We need to take extra care with Sequence of Oracle DB. In my recent project, I was working with Oracle database. I chose the GenerationType.SEQUENCE, but ran into issues. I was having OneToMany relationships so whenever there were 20+ child records, I was getting EntiytExistException. The issue I found was that the Oracle Sequence was not in sync with Hiberanate caching(allocationSize). The allocationSize I kept was 20 and the Sequence INCREMENTBY = 1. So suppose if the sequence returned 10, Hibernate generates 10 to 29 in the cache(based on allocationSize). So when those Ids got consumed, Hibernate ask Oracle Sequence to return next value, and this time it returns 11(INCREMENTBY=1). Hibernate tries to use 11 as Id and stuck as EntityExistException, because 11 was already generated and used by Hibernate in its cache. So for the resolution to this, I had to kept the INCREMENTBY = allocationSize. This resolved the issue. Is it the expected behaviour with Oracle, or I missed something?
@6:00 Your example with allocationSize=10 makes three calls to `next_val` sequence generator. I didn't understand why this is the case, would you mind explaining how the 10 relates to the 3 calls please? (or maybe i misunderstood and they're not connected).

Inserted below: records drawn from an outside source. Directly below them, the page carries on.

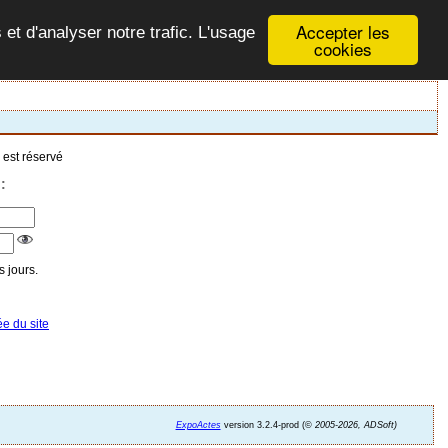
Accepter les
 et d'analyser notre trafic. L'usage
cookies
 est réservé
:
 jours.
ée du site
ExpoActes
version 3.2.4-prod (©
2005-2026, ADSoft)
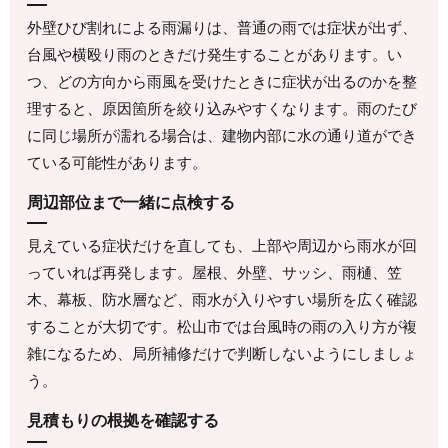
外壁ひび割れによる雨漏りは、普通の雨では症状が出ず、
台風や横殴り雨のときだけ発生することがあります。い
つ、どの方向から雨風を受けたときに症状が出るのかを整
理すると、原因箇所を絞り込みやすくなります。雨のたび
に同じ場所が濡れる場合は、建物内部に水の通り道ができ
ている可能性があります。
周辺部位まで一緒に点検する
見えている症状だけを直しても、上部や周辺から雨水が回
っていれば再発します。屋根、外壁、サッシ、雨樋、笠
木、幕板、防水層など、雨水が入りやすい場所を広く確認
することが大切です。松山市では台風時の雨の入り方が複
雑になるため、局所補修だけで判断しないようにしましょ
う。
見積もりの根拠を確認する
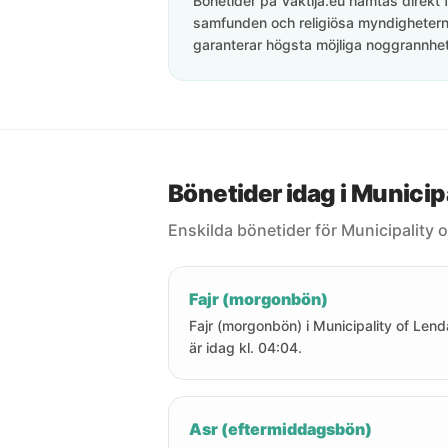
Bönetider på Vaktija.eu hämtas direkt f
samfunden och religiösa myndigheterna
garanterar högsta möjliga noggrannhet 
Bönetider idag i Municip
Enskilda bönetider för Municipality 
Fajr (morgonbön)
Fajr (morgonbön) i Municipality of Len
är idag kl. 04:04.
Asr (eftermiddagsbön)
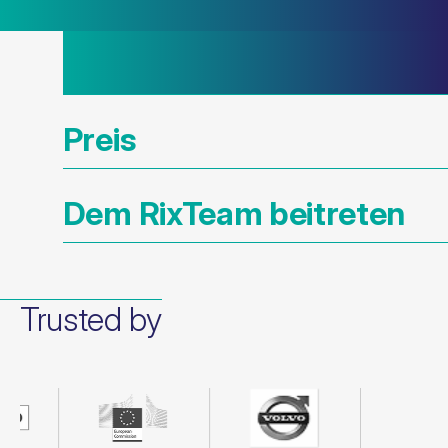
Preis
Dem RixTeam beitreten
Trusted by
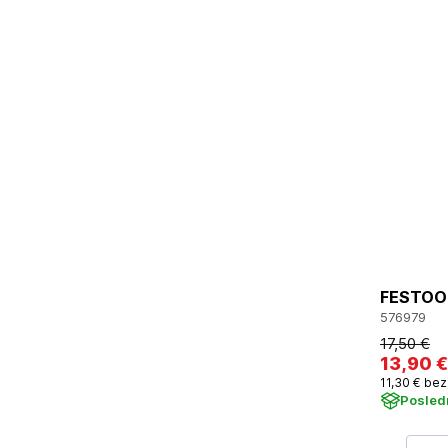
FESTOOL
576979
17
,50 €
13
,90 €
11
,30 €
bez
Posled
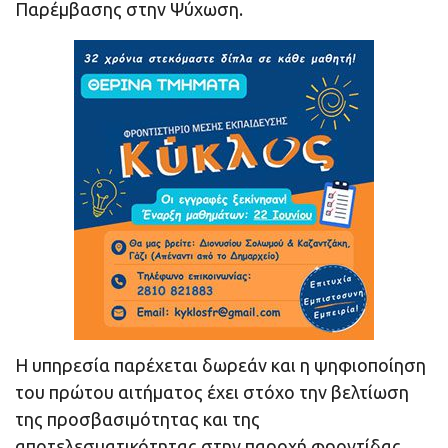
Παρέμβασης στην Ψύχωση.
Η υπηρεσία παρέχεται δωρεάν και η ψηφιοποίηση
του πρώτου αιτήματος έχει στόχο την βελτίωση
της προσβασιμότητας και της
αποτελεσματικότητας στην παροχή φροντίδας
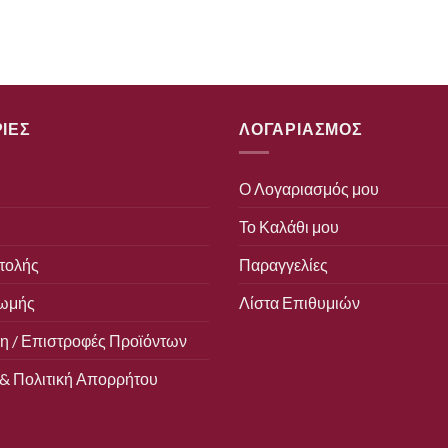
ΙΕΣ
ΛΟΓΑΡΙΑΣΜΟΣ
Ο Λογαριασμός μου
Το Καλάθι μου
τολής
Παραγγελίες
ωμής
Λίστα Επιθυμιών
 / Επιστροφές Προϊόντων
& Πολιτική Απορρήτου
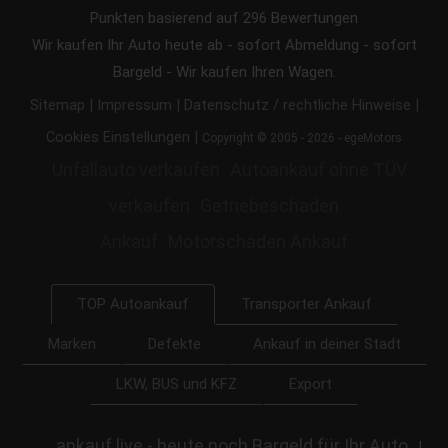
Punkten basierend auf
296
Bewertungen
Wir kaufen Ihr Auto heute ab - sofort Abmeldung - sofort
Bargeld - Wir kaufen Ihren Wagen.
|
|
|
Sitemap
Impressum
Datenschutz / rechtliche Hinweise
|
Cookies Einstellungen
Copyright © 2005 - 2026 - egeMotors
Unfallauto verkaufen
Autoankauf ohne TÜV
verkaufen
Getriebeschaden
Ankauf
Motorschaden Ankauf
Transporter Ankauf
TOP Autoankauf
Marken
Defekte
Ankauf in deiner Stadt
LKW, BUS und KFZ
Export
ankauf.live - heute noch Bargeld für Ihr Auto
|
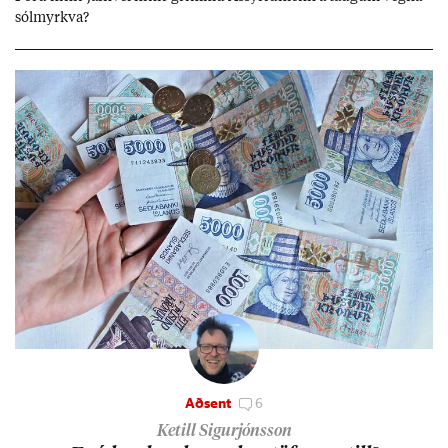
sól­myrkva?
Aðsent
6
Ketill Sigurjónsson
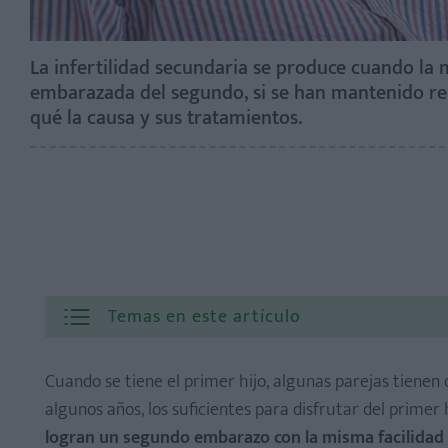
La infertilidad secundaria se produce cuando la 
embarazada del segundo, si se han mantenido rel
qué la causa y sus tratamientos.
Temas en este artículo
Cuando se tiene el primer hijo, algunas parejas tienen
algunos años, los suficientes para disfrutar del prime
logran un segundo embarazo con la misma facilidad 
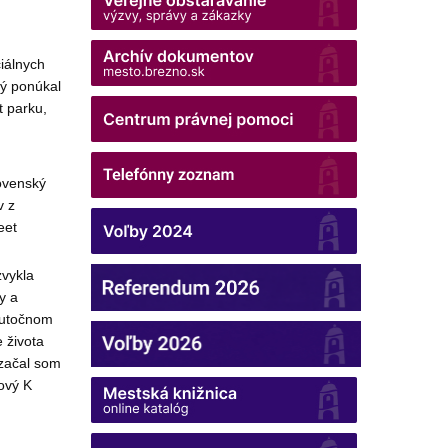
iálnych
rý ponúkal
t parku,
ovenský
v z
eet
zvykla
y a
skutočnom
e života
 začal som
nový K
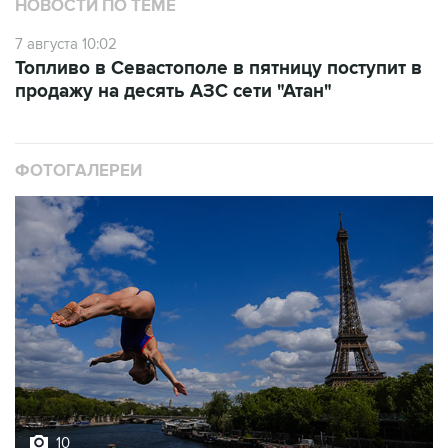
НОВОСТИ ПО ТЕМЕ
7 августа 10:02
Топливо в Севастополе в пятницу поступит в
продажу на десять АЗС сети "Атан"
ФОТОГАЛЕРЕИ
10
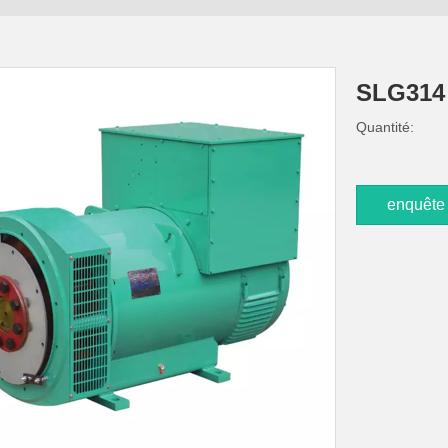
SLG31
Quantité:
enquête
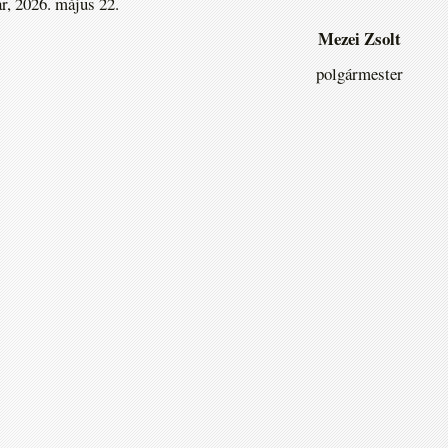
r, 2026. május 22.
Mezei Zsolt
polgármester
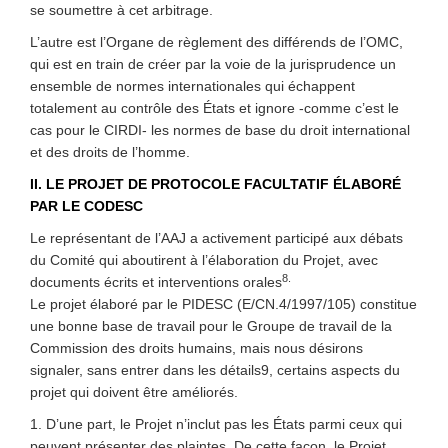
se soumettre à cet arbitrage.
L’autre est l’Organe de règlement des différends de l’OMC,
qui est en train de créer par la voie de la jurisprudence un
ensemble de normes internationales qui échappent
totalement au contrôle des États et ignore -comme c’est le
cas pour le CIRDI- les normes de base du droit international
et des droits de l’homme.
II. LE PROJET DE PROTOCOLE FACULTATIF ÉLABORÉ
PAR LE CODESC
Le représentant de l’AAJ a activement participé aux débats
du Comité qui aboutirent à l’élaboration du Projet, avec
8.
documents écrits et interventions orales
Le projet élaboré par le PIDESC (E/CN.4/1997/105) constitue
une bonne base de travail pour le Groupe de travail de la
Commission des droits humains, mais nous désirons
signaler, sans entrer dans les détails9, certains aspects du
projet qui doivent être améliorés.
1. D’une part, le Projet n’inclut pas les États parmi ceux qui
peuvent présenter des plaintes. De cette façon, le Projet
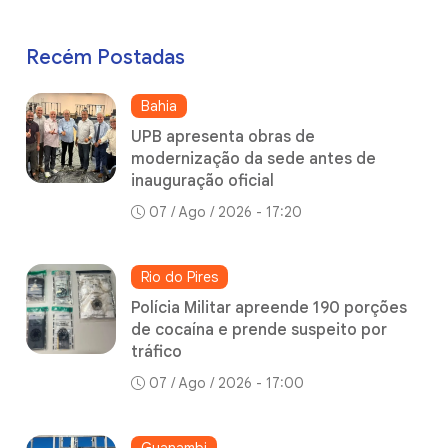
Recém Postadas
Bahia
UPB apresenta obras de
modernização da sede antes de
inauguração oficial
07 / Ago / 2026 - 17:20
Rio do Pires
Polícia Militar apreende 190 porções
de cocaína e prende suspeito por
tráfico
07 / Ago / 2026 - 17:00
Guanambi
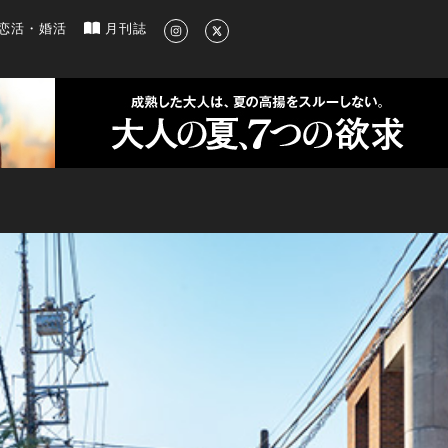
新のグルメ、洗練されたライフスタイル情報
恋活・婚活
月刊誌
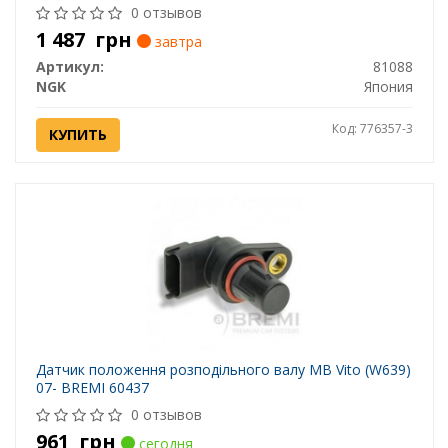
0 отзывов
1 487
грн
завтра
Артикул:
81088
NGK
Япония
Код: 776357-3
КУПИТЬ
Датчик положення розподільного валу MB Vito (W639)
07- BREMI 60437
0 отзывов
961
грн
сегодня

I generate primary key using before insert trigger. Is there any way to use it in hibernate when I insert a new row? It throws exception because of the null value in @Id field of the entity
Thanks for your video. Can you please suggest which generation strategy suitable for below use case. Use Case: I am using Hibernate 5 + with latest spring boot 2.0. Backend is Oracle 12c. Based on my understanding, Oracle 12c has auto increment identity feature. In this case, Can I use Generation strategy as Identity or I have to create sequence in Oracle use it. Moreover, It requires to support Batch processing as well. I believe Identity won't support it and sequence does. Please suggest the right way of doing. Thanks.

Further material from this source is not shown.